*** Block opens ***

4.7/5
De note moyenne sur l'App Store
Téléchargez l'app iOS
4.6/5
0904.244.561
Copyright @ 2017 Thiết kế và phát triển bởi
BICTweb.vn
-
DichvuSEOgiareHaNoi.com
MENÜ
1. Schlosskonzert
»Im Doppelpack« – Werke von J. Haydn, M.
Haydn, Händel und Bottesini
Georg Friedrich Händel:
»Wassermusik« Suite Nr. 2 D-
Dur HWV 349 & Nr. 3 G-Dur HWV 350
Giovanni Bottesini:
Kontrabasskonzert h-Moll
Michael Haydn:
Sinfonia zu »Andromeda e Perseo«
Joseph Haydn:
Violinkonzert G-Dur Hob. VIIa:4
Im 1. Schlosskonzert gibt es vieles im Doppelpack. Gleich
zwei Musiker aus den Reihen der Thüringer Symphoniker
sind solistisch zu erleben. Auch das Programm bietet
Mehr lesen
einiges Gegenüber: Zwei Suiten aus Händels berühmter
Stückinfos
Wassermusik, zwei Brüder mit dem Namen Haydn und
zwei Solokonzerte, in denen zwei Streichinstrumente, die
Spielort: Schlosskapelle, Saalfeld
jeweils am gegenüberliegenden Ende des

*** Block closes ***
*** Block opens ***

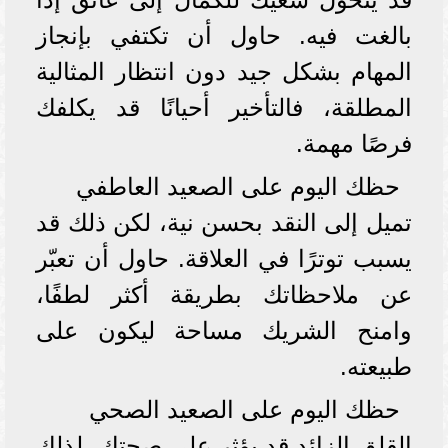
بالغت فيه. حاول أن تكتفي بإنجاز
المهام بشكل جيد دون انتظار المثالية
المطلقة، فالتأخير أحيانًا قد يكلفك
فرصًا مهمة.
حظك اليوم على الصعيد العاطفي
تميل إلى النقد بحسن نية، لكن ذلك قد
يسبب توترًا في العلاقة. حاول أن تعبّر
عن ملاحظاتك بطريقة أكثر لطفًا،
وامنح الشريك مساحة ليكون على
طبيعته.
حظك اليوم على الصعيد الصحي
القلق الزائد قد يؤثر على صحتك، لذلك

*** Block closes ***
*** Block opens ***

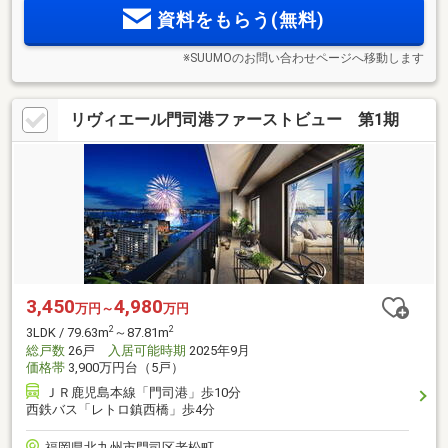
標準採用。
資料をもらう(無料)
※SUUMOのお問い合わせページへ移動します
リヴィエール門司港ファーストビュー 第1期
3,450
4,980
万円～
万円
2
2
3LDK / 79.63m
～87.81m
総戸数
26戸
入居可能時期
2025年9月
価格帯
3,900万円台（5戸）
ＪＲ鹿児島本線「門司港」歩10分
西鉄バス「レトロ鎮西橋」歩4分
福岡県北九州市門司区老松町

*** Block closes ***

## WORK REQUEST
Would you copy every line of the entries that includes the word "Schlosskonzert"?

## ANSWER TO THIS EXERCISE
1. Schlosskonzert
Im 1. Schlosskonzert gibt es vieles im Doppelpack. Gleich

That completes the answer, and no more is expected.